You Can Take The Girl Out Of The South, But You Can’t Take The Southern Out Of The Girl

For those of you that know my higher-order life-liver sister Jilly, you know that she is an excellent hostess. To those of us who don’t use dishes to avoid using the dishwasher and eat right off a tray, well, we just don’t think about the things true hostesses pick up on.

So, after they’d flown their one-year-old daughter on a four-hour small plane flight, gotten in at midnight the night before and come in from a couple weeks’ vacation (and all that entails upon arrival home), here’s the note that Jilly left us when we rolled in from Tom Petty. We had a 5:30AM go-time for our flight Sunday morning to get back to Big D.

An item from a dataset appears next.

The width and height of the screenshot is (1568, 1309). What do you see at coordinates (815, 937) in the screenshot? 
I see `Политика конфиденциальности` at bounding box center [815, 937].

Keep in mind this is VERBATIM and unedited:

“WELCOME BACK! Hope the concert was great…Someone named “Beck” called for Kelsey but Shane told him she had a boyfriend and told him to beat it.

The downstairs is set up for Brent & my laptop is on Shane’s desk if you need it. Brent’s alarm is set for 5AM, there is an ‘alarm/on off’ button at the top that turns it off. Kelsey’s is set for 4:45 and there is an ‘on/off’ button on the back.

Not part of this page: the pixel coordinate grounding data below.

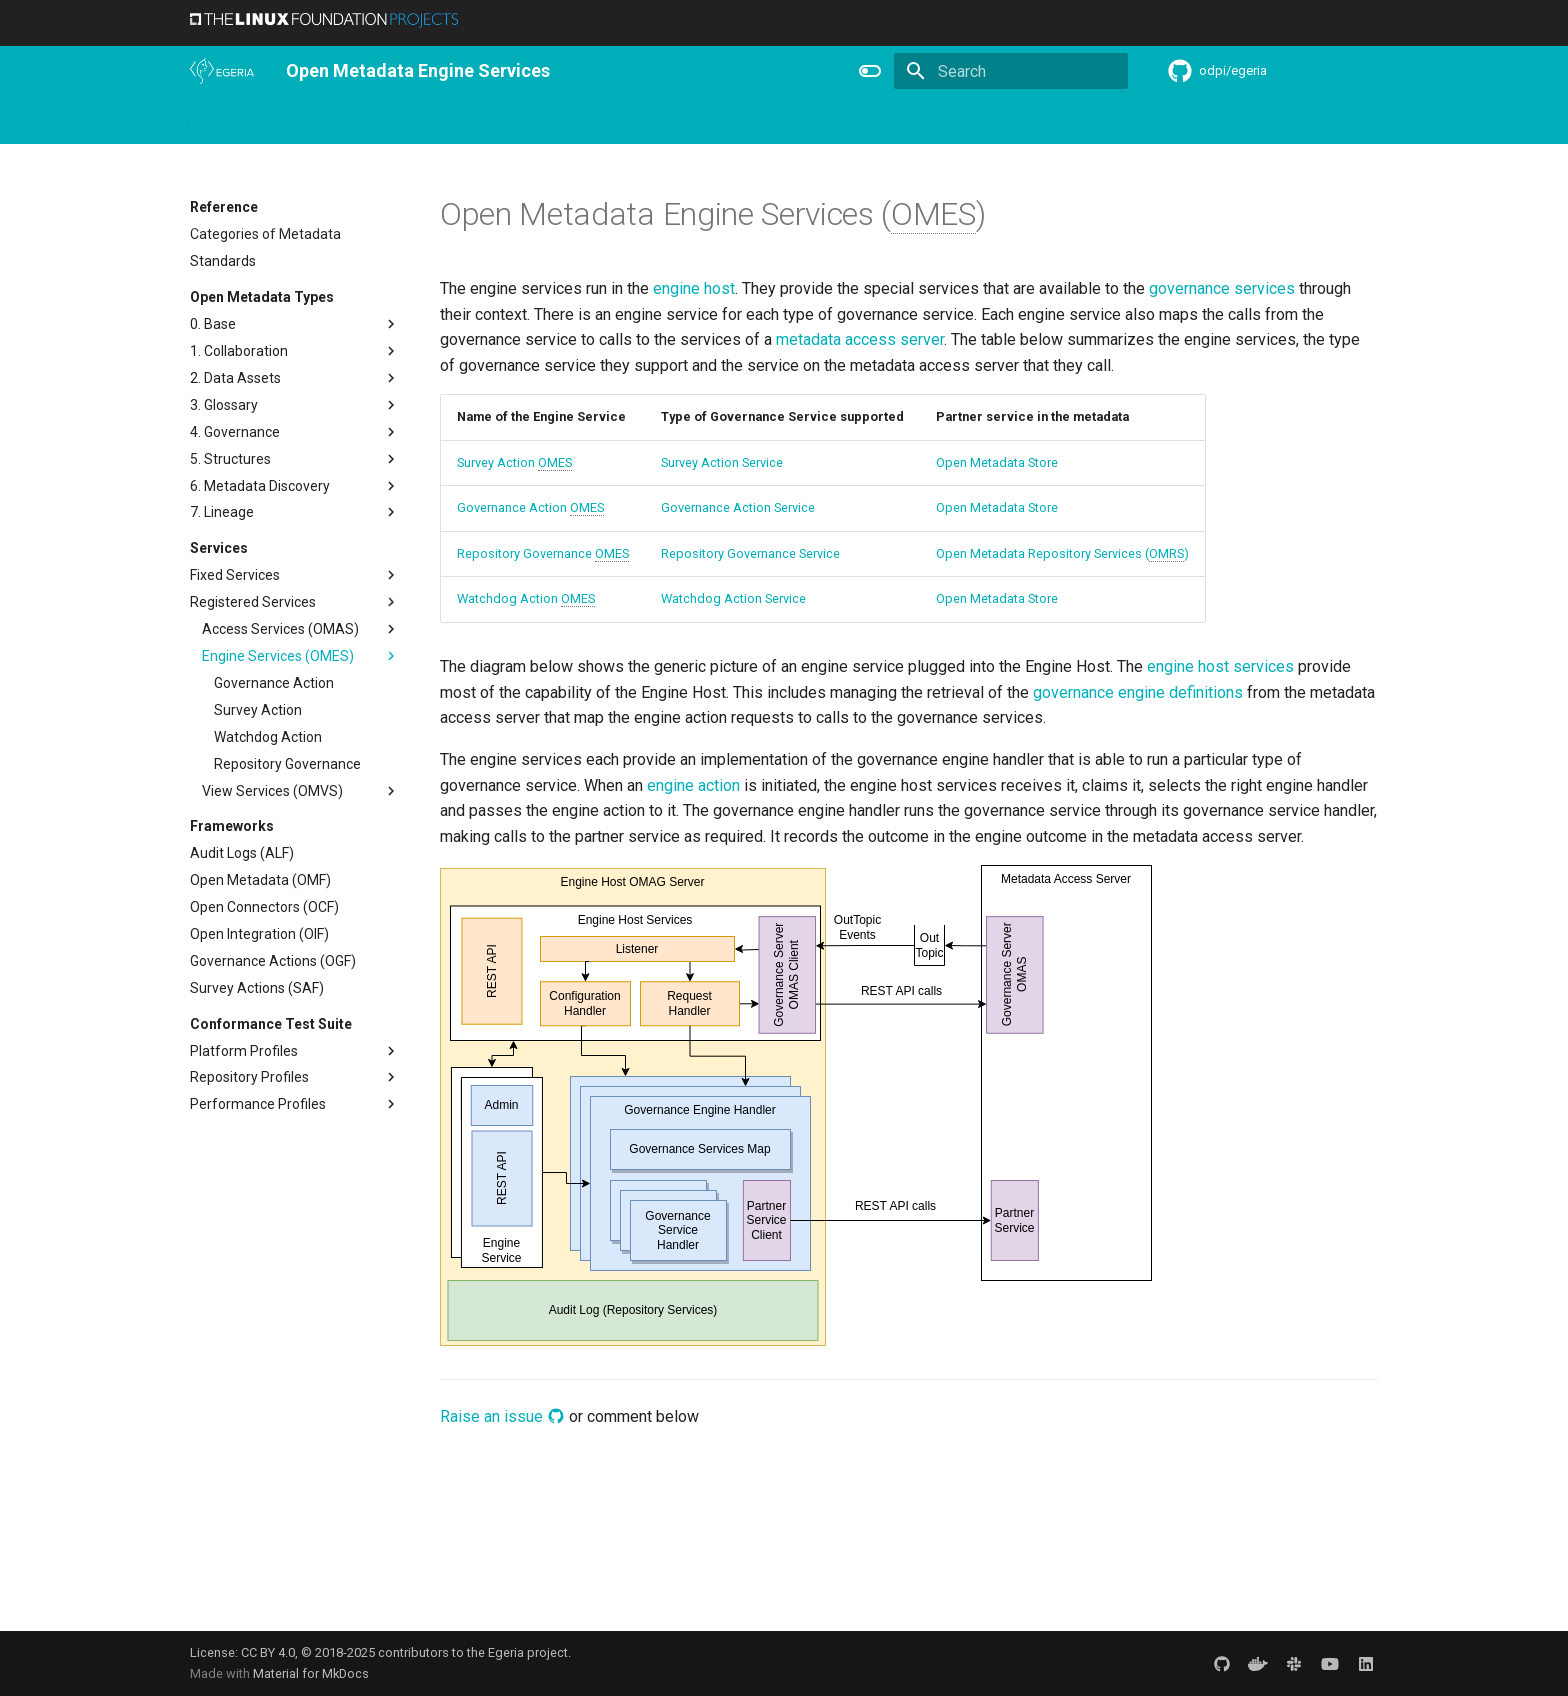 The height and width of the screenshot is (1696, 1568). I want to click on Concepts, so click(854, 121).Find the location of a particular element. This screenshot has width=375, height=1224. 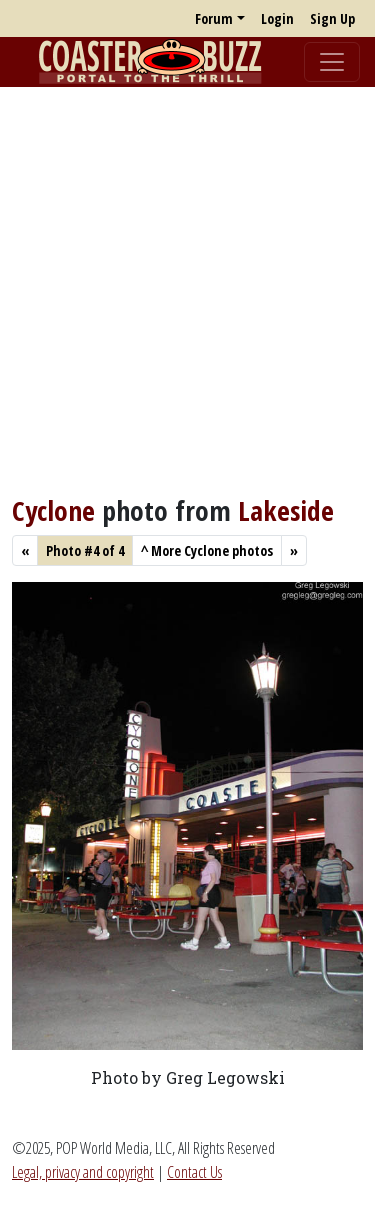

Sign Up is located at coordinates (332, 18).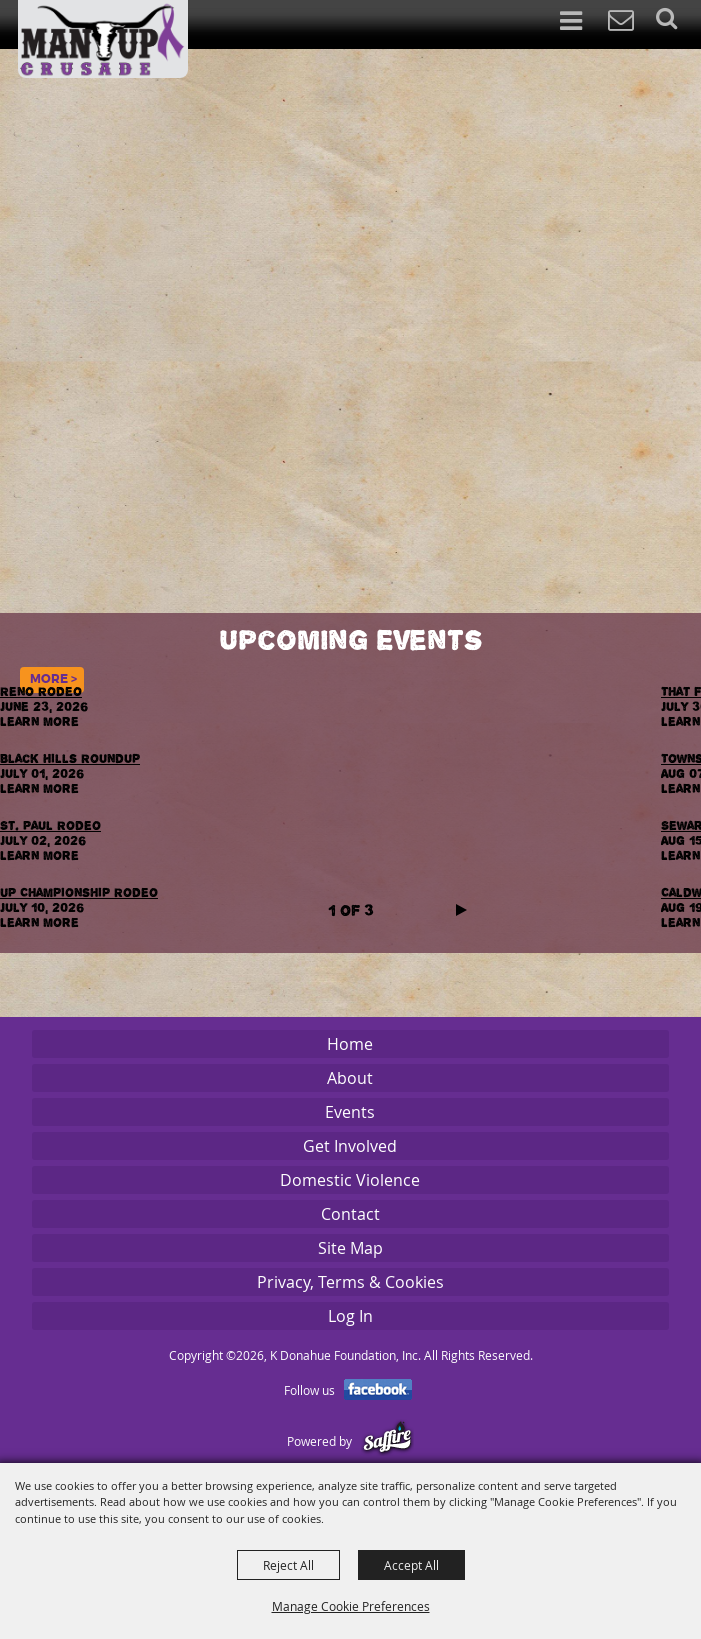 This screenshot has width=701, height=1639. Describe the element at coordinates (351, 1606) in the screenshot. I see `Manage Cookie Preferences [button]` at that location.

The coffee maker is set up to go on automatically at 4:45am, and there are commuter mugs out in case you’ll want to keep your coffee for the drive, or regular mugs in the cabinet. Kelsey’s special milk is in the fridge for coffee and/or cereal. There are bagels and cereal next to the toaster, adn cream cheese and fruit is in the fridge. Help yourself in the morning. One of us will get up at around 5:20am to take you to the airport. Whichever one doesn’t get up says, ‘have a great trip, it was great seeing you, etc., etc.’

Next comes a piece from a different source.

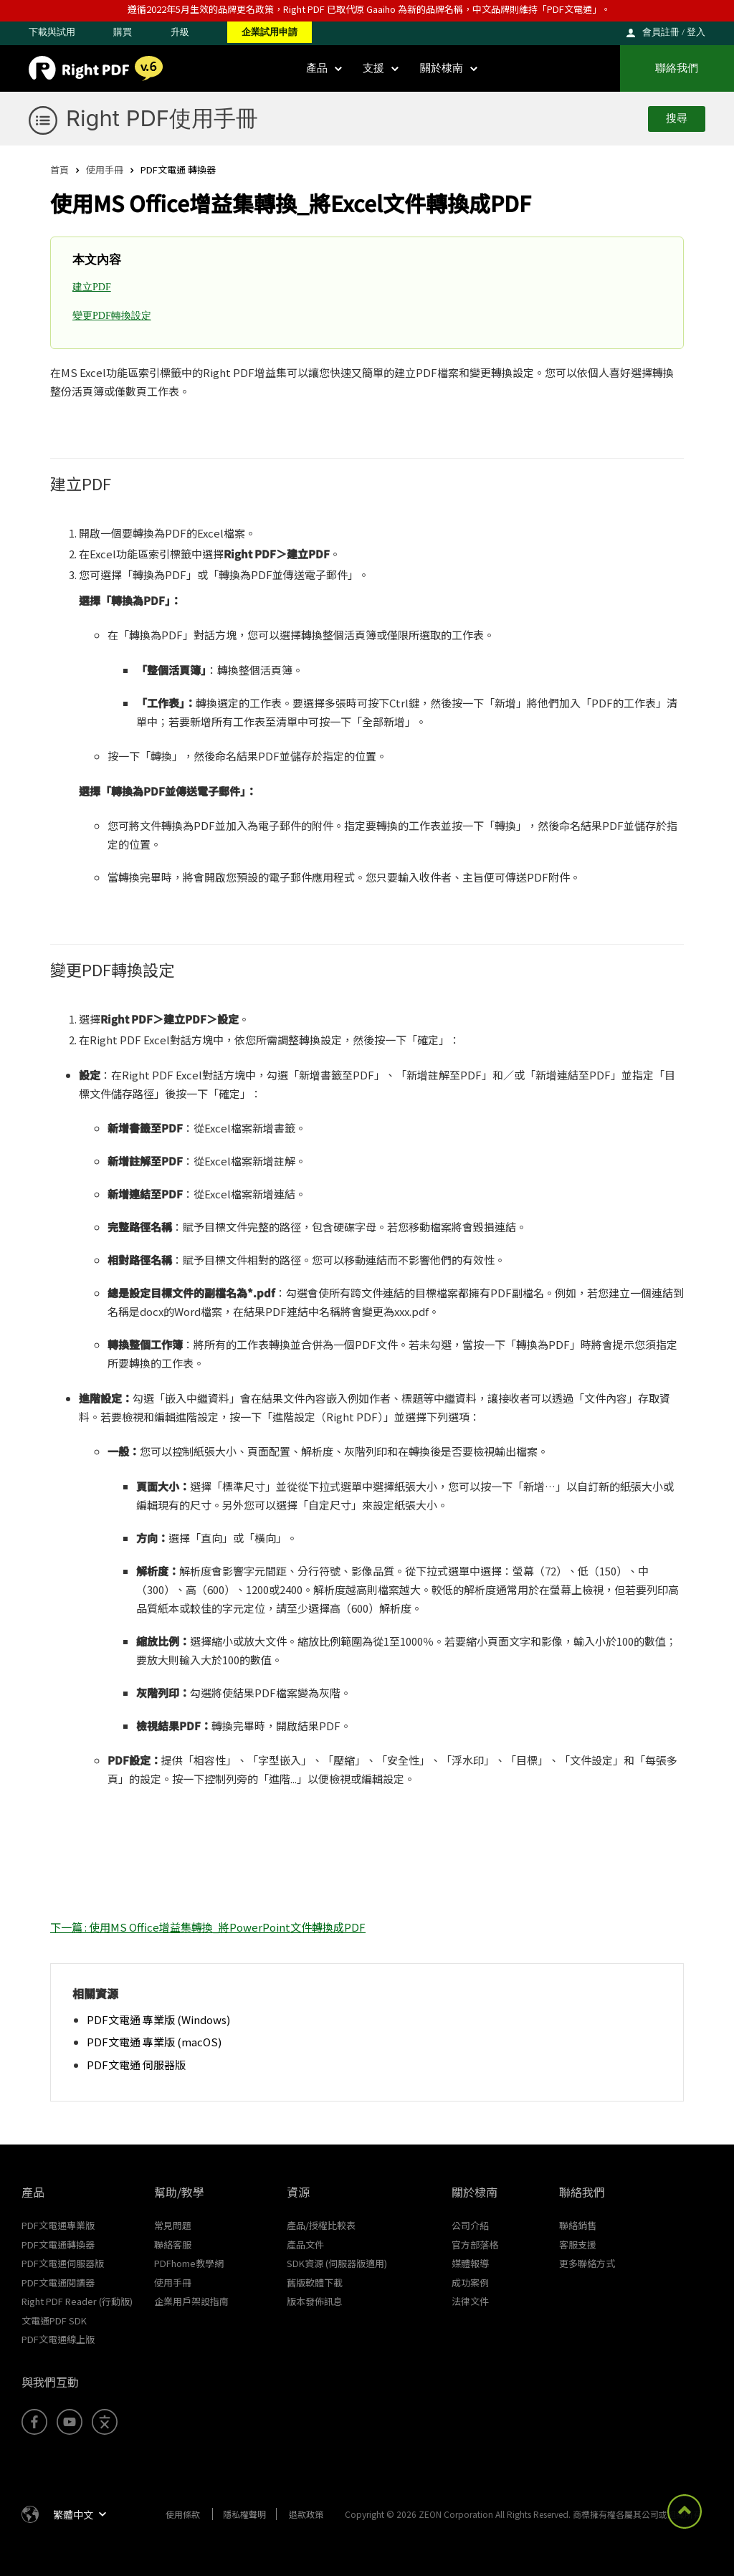 This screenshot has height=2576, width=734. I want to click on 產品文件, so click(305, 2244).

If you can, just be super quiet when you come in tonight and tomorrow when you’re showering (Kelsey, this will be easier for you). Margaux isn’t a super-light sleeper, so it should be fine.

See you in the morning!”

Seriously.

See, I don’t have that gift, man. I’m all, “My house is your house. Help yourself to whatever you can find and the sleeping bags are in the garage and just grab whatever pillow you can find.”

And I don’t think that has to do with teenagers, either. I think you’re either born hospitable or you aren’t. Sure, some folks (particularly those from below the Mason-Dixon Line) can go through some hospitable motions…but very few can pull stuff like this off so genuinely.

One more reason I think my sister is uber cool.